About this task
Look over the lines below. Report each one that includes the string "Самые".

[[ Data to process open ]]

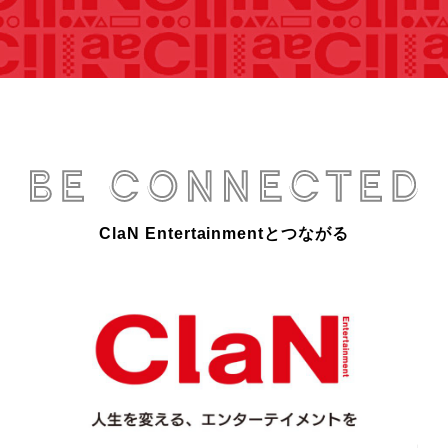
ClaN Entertainmentとつながる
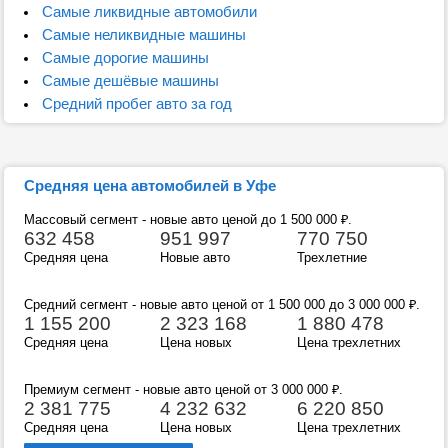
Самые ликвидные автомобили
Самые неликвидные машины
Самые дорогие машины
Самые дешёвые машины
Средний пробег авто за год
Средняя цена автомобилей в Уфе
Массовый сегмент - новые авто ценой до 1 500 000
₽
.
632 458
951 997
770 750
Средняя цена
Новые авто
Трехлетние
Средний сегмент - новые авто ценой от 1 500 000 до 3 000 000
₽
.
1 155 200
2 323 168
1 880 478
Средняя цена
Цена новых
Цена трехлетних
Премиум сегмент - новые авто ценой от 3 000 000
₽
.
2 381 775
4 232 632
6 220 850
Средняя цена
Цена новых
Цена трехлетних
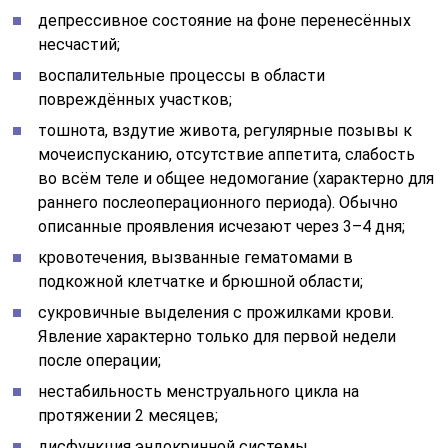
депрессивное состояние на фоне перенесённых
несчастий;
воспалительные процессы в области
повреждённых участков;
тошнота, вздутие живота, регулярные позывы к
мочеиспусканию, отсутствие аппетита, слабость
во всём теле и общее недомогание (характерно для
раннего послеоперационного периода). Обычно
описанные проявления исчезают через 3–4 дня;
кровотечения, вызванные гематомами в
подкожной клетчатке и брюшной области;
сукровичные выделения с прожилками крови.
Явление характерно только для первой недели
после операции;
нестабильность менструального цикла на
протяжении 2 месяцев;
дисфункция эндокринной системы.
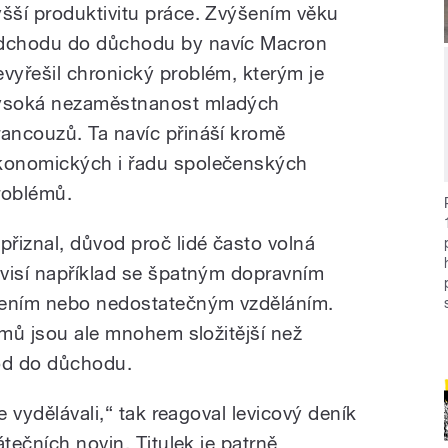
yšší produktivitu práce. Zvýšením věku
dchodu do důchodu by navíc Macron
evyřešil chronický problém, kterým je
ysoká nezaměstnanost mladých
rancouzů. Ta navíc přináší kromě
konomických i řadu společenských
roblémů.
řiznal, důvod proč lidé často volná
visí například se špatným dopravním
ením nebo nedostatečným vzděláním.
émů jsou ale mnohem složitější než
od do důchodu.
e vydělávali,“ tak reagoval levicový deník
tečních novin. Titulek je patrně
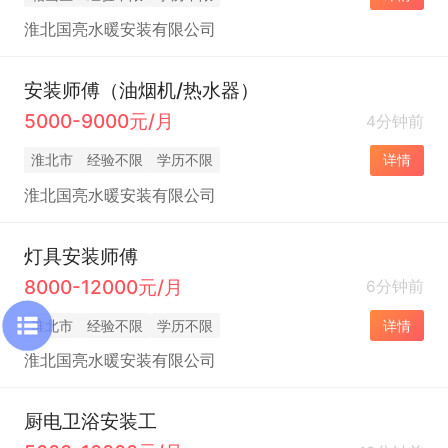
淮北国亮水暖安装有限公司
安装师傅（油烟机/热水器）
5000-9000元/月
4分钟前
淮北市
经验不限
学历不限
详情
淮北国亮水暖安装有限公司
灯具安装师傅
8000-12000元/月
6分钟前
淮北市
经验不限
学历不限
详情
淮北国亮水暖安装有限公司
厨电卫浴安装工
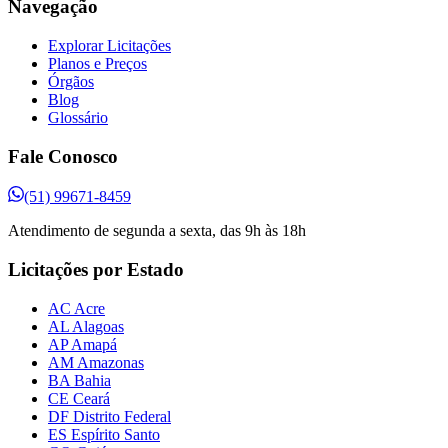
Navegação
Explorar Licitações
Planos e Preços
Órgãos
Blog
Glossário
Fale Conosco
(51) 99671-8459
Atendimento de segunda a sexta, das 9h às 18h
Licitações por Estado
AC Acre
AL Alagoas
AP Amapá
AM Amazonas
BA Bahia
CE Ceará
DF Distrito Federal
ES Espírito Santo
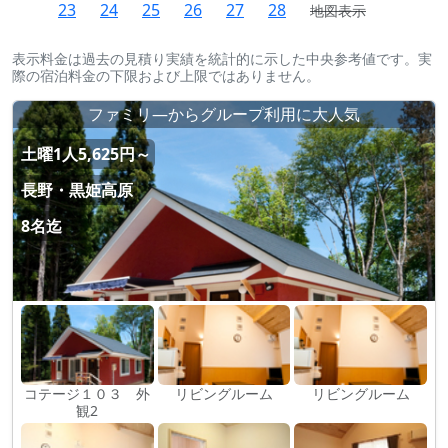
23
24
25
26
27
28
地図表示
表示料金は過去の見積り実績を統計的に示した中央参考値です。実
際の宿泊料金の下限および上限ではありません。
ファミリ―からグループ利用に大人気
土曜1人5,625円～
長野・黒姫高原
8名迄
コテージ１０３ 外
リビングルーム
リビングルーム
観2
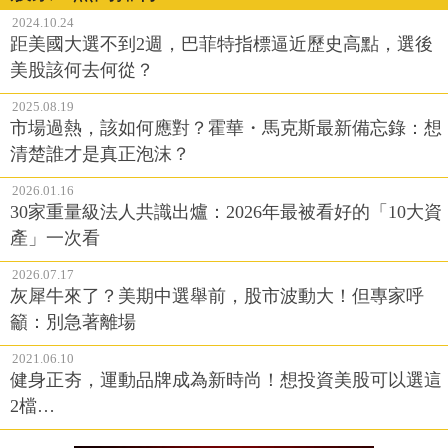
2024.10.24
距美國大選不到2週，巴菲特指標逼近歷史高點，選後
美股該何去何從？
2025.08.19
市場過熱，該如何應對？霍華・馬克斯最新備忘錄：想
清楚誰才是真正泡沫？
2026.01.16
30家重量級法人共識出爐：2026年最被看好的「10大資
產」一次看
2026.07.17
灰犀牛來了？美期中選舉前，股市波動大！但專家呼
籲：別急著離場
2021.06.10
健身正夯，運動品牌成為新時尚！想投資美股可以選這
2檔…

[[ Data to process closed ]]

Finished task
Самые ликвидные автомобили
Самые неликвидные машины
Самые дорогие машины
Самые дешёвые машины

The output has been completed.